We went on to explain in Hart that one of the functions of the skin is to protect the inner body from infection. We concluded that this function would not be disrupted by minor scratches to the skin, but that a factfinder could reasonably infer that a half-inch gash to the skin could disrupt that function. Id. at 291-92.
Similarly, here, there is evidence from which a rational factfinder could find that this was not just a minor scrape to the skin, but was an injury that could disrupt the function of the skin. There was evidence that the wound to the victim's back was fairly significant in size. Hubbard described the wound as being about an inch and one-half wide and four inches long. In addition, Hubbard, who saw the victim a few hours after the incident, characterized the wound as a "heavy scrape." The photographs in evidence also reveal something more than a minor scrape and would support a finding that the wound was significant and was capable of disrupting the ordinary function of the skin.
We conclude that there was evidence to support a determination by the trier of fact that the injury to the victim's back was an impairment of the victim's physical condition and, consequently, a "physical injury" for purposes of the assault statute.

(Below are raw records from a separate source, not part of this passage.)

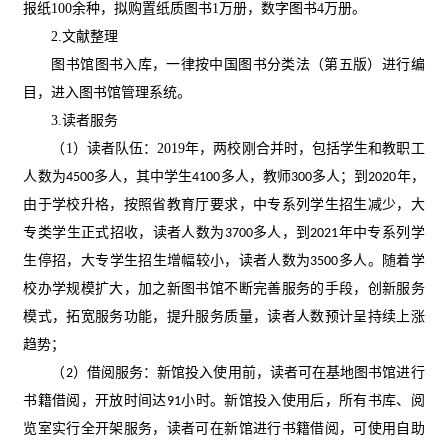
报纸100余种，拟购置纸质图书1万册，数字图书4万册。
2.文献整理
图书馆图书入库，一律按中国图书分类法（第五版）进行编
目，进入图书馆管理系统。
3.读者服务
（
1）读者队伍：2019年，两校刚合并时，包括学生和教职工
人数
为
多人，其中学生
多人，教师
多人；到
年，
4500
4100
300
2020
由于学校升格，按照省教育厅要求，中专系列学生招生减少，大
专类学生正式招收，读者人数为
多人，到
年中专系列学
3700
2021
生停招，大专学生招生增幅较小，读者人数为
多人。随着学
3500
校办学规模扩大，加之新图书馆不断完善服务的手段，创新服务
模式，拓宽服务功能，提升服务质量，读者人数预计呈持续上涨
趋势
；
（
）借阅服务：新馆投入使用前，读者可在基地图书馆进行
2
书籍借阅，开放时间达
小时。新馆投入使用后，所有书库、阅
91
览室实行全开架服务，读者可在新馆进行书籍借阅，可使用自助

Because we hold that there was evidence supporting the above conclusion, it is unnecessary to address whether there was evidence to support the finding that the injury caused the victim "substantial pain." The trial court did not err in denying defendant's motion for a judgment of acquittal.
Defendant also assigns error to the trial court's refusal to instruct the jury on the law of self-defense. We conclude that there was no evidence, even viewed in the light most favorable to defendant, that defendant acted in self-defense. The trial court did not err in refusing to give the instruction.